A concrete figure raises a phone as if it were a ritual object. Nearby, a pristine white sculpture translates a patent drawing into something that reads like a warning label for the workplace. If“New Humans: Memories of the Future” sounds like it might be a brisk survey of contemporary tech dread, the New Museum's new exhibition takes a more oblique route - and, in the process, makes a surprisingly forceful case for Modernism's continued grip on how institutions picture“the future.”

The show's stated premise is expansive: to consider what it means to be human amid sweeping technological change. Yet the most literal references to today's tech discourse appear only in flashes, and they arrive with a kind of frozen calm. German artist Judith Hopf's (b. 1969)“Phone User 5” (2021–22) is a blobby, concrete selfie-taker, its mass and stillness turning a familiar gesture into something faintly geological.
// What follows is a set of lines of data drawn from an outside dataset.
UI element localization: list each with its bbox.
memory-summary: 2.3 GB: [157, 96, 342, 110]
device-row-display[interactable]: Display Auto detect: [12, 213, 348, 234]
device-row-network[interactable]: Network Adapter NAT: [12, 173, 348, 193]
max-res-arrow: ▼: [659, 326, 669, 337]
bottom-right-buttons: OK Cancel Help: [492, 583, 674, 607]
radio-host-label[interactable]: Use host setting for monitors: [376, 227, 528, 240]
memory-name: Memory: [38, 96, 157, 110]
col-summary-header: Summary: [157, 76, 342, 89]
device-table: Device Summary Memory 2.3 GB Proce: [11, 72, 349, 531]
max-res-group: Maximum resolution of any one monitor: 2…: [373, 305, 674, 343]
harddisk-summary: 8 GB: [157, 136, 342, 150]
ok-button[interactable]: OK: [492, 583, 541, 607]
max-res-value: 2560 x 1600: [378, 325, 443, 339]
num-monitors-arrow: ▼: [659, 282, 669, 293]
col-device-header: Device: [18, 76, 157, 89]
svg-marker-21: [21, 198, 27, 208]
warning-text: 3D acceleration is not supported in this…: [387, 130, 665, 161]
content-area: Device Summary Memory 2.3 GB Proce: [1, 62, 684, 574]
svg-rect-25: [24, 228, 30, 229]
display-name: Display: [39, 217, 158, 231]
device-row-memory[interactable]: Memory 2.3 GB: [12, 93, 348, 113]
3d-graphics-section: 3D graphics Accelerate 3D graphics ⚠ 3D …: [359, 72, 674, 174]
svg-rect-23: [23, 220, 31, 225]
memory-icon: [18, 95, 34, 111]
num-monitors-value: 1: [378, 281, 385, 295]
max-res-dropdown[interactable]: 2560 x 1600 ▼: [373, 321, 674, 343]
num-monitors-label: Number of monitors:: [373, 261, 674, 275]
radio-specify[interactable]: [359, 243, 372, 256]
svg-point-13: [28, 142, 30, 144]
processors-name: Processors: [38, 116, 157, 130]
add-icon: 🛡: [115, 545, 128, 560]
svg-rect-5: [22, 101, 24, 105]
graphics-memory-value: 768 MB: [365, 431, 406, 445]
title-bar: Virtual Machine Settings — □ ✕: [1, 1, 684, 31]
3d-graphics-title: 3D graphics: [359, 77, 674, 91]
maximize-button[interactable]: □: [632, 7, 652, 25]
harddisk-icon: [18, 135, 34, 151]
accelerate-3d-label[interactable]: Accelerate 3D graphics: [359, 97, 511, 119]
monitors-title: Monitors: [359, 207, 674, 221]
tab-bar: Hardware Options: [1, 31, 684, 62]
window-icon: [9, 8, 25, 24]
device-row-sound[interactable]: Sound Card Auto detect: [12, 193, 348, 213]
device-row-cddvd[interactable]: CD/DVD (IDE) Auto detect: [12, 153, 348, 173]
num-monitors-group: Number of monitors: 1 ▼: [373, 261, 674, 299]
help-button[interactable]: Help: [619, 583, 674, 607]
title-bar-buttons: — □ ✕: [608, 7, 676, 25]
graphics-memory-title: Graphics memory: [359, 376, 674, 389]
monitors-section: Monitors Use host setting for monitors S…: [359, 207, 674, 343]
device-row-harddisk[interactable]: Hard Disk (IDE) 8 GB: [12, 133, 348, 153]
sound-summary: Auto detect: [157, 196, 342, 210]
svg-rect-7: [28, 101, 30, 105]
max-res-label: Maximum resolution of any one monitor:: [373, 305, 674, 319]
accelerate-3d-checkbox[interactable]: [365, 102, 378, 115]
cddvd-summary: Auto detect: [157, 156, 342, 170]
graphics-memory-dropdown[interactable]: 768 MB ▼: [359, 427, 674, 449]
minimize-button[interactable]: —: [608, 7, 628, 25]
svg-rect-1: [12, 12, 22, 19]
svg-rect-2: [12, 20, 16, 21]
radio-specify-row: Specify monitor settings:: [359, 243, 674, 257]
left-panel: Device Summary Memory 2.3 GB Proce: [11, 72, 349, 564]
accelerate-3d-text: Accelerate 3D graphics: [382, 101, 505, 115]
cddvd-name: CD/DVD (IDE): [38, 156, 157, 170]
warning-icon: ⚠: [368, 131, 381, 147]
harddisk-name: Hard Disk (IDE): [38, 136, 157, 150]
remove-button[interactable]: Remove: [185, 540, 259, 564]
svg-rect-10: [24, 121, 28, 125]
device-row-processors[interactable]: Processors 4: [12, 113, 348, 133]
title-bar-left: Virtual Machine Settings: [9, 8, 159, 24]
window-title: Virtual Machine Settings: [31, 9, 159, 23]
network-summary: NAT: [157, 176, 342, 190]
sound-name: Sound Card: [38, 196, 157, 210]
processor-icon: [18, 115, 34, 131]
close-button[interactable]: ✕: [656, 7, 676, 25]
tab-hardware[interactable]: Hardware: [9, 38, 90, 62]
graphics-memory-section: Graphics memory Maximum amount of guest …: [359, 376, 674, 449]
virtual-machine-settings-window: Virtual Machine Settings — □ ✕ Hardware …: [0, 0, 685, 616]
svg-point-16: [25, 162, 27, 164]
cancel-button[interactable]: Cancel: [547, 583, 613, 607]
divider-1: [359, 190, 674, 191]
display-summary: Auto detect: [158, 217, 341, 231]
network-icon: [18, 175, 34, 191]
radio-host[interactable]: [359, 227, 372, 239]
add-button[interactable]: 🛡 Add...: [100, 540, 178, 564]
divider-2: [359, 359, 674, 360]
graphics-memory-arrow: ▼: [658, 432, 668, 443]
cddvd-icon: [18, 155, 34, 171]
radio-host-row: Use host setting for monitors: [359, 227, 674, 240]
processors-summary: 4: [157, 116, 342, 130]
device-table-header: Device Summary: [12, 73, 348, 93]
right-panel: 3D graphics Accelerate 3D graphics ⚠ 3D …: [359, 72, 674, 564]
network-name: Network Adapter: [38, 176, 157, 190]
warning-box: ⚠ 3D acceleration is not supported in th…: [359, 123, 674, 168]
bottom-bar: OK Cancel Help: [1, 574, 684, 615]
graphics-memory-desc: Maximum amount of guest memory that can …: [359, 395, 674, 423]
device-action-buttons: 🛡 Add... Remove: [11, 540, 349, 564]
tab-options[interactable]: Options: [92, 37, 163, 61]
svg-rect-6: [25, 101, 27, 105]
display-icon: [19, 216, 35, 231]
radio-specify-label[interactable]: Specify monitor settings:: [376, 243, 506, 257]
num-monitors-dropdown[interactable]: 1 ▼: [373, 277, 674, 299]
New Zealand artist Simon Denny's (b. 1982)“Amazon worker cage patent drawing as virtual King Island Brown Thornbill cage (US 9,280,157 B2: 'System and method for transporting personnel within an active workspace', 2016)” (2019) reimagines an alarming, cage-like workstation concept once patented by Amazon - a project the company later abandoned.

Those works nod toward the present, but“New Humans” quickly reveals itself as a broader meditation on“visions of the future,” a category so roomy that it can absorb almost any act of imaginative projection. The exhibition moves through rooms that touch on architecture, on the fantasy of becoming-animal, and on a substantial amount of surreal-leaning contemporary painting that, at times, feels more atmospheric than argumentative.

Then the exhibition's real center of gravity comes into focus: the 20th century. To a striking degree,“New Humans” is a show about Modernism - about the“tradition of the new” that shaped artists working through the upheavals of a century ago, and about how that experimental posture continues to serve as a template for thinking through the transformations of our own moment.

The historical roster is explicit. One room gathers works by Romanian artist Constantin Brancusi (1876–1957), Spanish artist Salvador Dalí (1904–1989), French artist Marcel Duchamp (1887–1968), and German-born artist Elsa Baroness von Freytag-Loringhoven (1874–1927). Elsewhere, the exhibition nods to Constructivist and Situationist approaches to architecture, positioning built space as both a social instrument and a speculative medium.

A key section revisits and expands The Museum of Modern Art (MoMA)'s 1959 exhibition“New Images of Man,” a landmark attempt to picture the human figure under the pressures of the nuclear age and decolonization. In the New Museum's restaging, the emphasis falls on Modern art's capacity to register historical intensity through distortion and violent abstraction, with artists ranging from Swiss sculptor Alberto Giacometti (1901–1966) to Sudanese artist Ibrahim El-Salahi (b. 1930).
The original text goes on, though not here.